## Aim of the task
Everything from the line containing "佣金给淘客，只要你攻克黄金位置，你天天站内免费流量" through the line containing "полного пути прохождения данных. Такая" in the listing below should be copied exactly, and nothing more.

## Supplied data
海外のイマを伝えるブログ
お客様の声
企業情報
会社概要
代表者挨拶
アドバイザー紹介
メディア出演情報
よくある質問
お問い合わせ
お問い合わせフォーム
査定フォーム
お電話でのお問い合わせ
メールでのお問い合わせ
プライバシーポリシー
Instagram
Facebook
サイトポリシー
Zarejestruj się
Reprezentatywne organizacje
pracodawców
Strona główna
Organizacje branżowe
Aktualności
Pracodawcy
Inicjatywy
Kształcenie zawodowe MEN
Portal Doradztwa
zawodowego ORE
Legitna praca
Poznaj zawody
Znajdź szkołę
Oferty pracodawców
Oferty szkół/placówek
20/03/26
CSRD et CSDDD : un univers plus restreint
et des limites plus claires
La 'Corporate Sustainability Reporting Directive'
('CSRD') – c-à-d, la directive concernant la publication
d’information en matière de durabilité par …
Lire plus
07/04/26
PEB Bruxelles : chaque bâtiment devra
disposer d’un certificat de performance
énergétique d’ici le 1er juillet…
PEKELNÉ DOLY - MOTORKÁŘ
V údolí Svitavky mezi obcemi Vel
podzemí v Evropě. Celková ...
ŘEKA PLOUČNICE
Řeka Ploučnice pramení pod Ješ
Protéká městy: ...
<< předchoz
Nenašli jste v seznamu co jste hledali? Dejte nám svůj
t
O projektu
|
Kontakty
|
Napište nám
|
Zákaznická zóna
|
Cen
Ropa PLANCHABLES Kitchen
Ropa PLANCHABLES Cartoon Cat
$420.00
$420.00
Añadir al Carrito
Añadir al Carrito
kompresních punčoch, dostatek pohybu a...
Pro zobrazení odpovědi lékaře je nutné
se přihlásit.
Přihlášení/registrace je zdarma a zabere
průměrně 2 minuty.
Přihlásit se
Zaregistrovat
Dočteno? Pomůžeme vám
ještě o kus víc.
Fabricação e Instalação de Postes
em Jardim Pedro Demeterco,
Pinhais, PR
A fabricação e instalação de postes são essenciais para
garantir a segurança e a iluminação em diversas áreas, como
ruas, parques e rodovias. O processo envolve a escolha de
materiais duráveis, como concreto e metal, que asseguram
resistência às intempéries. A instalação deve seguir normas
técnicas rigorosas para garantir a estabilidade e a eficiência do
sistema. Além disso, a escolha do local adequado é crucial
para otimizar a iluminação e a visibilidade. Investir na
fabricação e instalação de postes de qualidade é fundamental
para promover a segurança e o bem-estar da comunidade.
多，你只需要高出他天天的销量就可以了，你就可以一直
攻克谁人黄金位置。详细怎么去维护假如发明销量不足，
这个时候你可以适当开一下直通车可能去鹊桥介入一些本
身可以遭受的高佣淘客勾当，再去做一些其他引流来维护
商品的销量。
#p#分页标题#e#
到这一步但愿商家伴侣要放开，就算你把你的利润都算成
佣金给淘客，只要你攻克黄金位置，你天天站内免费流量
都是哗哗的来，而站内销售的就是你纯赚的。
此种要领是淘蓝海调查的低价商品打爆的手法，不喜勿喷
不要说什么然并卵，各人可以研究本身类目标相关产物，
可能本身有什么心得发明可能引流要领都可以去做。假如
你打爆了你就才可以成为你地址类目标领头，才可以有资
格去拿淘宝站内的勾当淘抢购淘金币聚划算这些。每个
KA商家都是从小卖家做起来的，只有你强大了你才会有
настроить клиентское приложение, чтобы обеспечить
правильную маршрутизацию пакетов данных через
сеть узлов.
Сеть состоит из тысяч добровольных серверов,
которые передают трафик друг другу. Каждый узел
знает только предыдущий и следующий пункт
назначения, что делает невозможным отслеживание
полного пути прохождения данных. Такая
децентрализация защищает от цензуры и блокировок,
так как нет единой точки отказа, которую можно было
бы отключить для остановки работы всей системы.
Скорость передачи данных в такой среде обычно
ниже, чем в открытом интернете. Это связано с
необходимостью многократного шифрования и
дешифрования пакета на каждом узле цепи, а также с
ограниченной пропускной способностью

## Exercise result
佣金给淘客，只要你攻克黄金位置，你天天站内免费流量
都是哗哗的来，而站内销售的就是你纯赚的。
此种要领是淘蓝海调查的低价商品打爆的手法，不喜勿喷
不要说什么然并卵，各人可以研究本身类目标相关产物，
可能本身有什么心得发明可能引流要领都可以去做。假如
你打爆了你就才可以成为你地址类目标领头，才可以有资
格去拿淘宝站内的勾当淘抢购淘金币聚划算这些。每个
KA商家都是从小卖家做起来的，只有你强大了你才会有
настроить клиентское приложение, чтобы обеспечить
правильную маршрутизацию пакетов данных через
сеть узлов.
Сеть состоит из тысяч добровольных серверов,
которые передают трафик друг другу. Каждый узел
знает только предыдущий и следующий пункт
назначения, что делает невозможным отслеживание
полного пути прохождения данных. Такая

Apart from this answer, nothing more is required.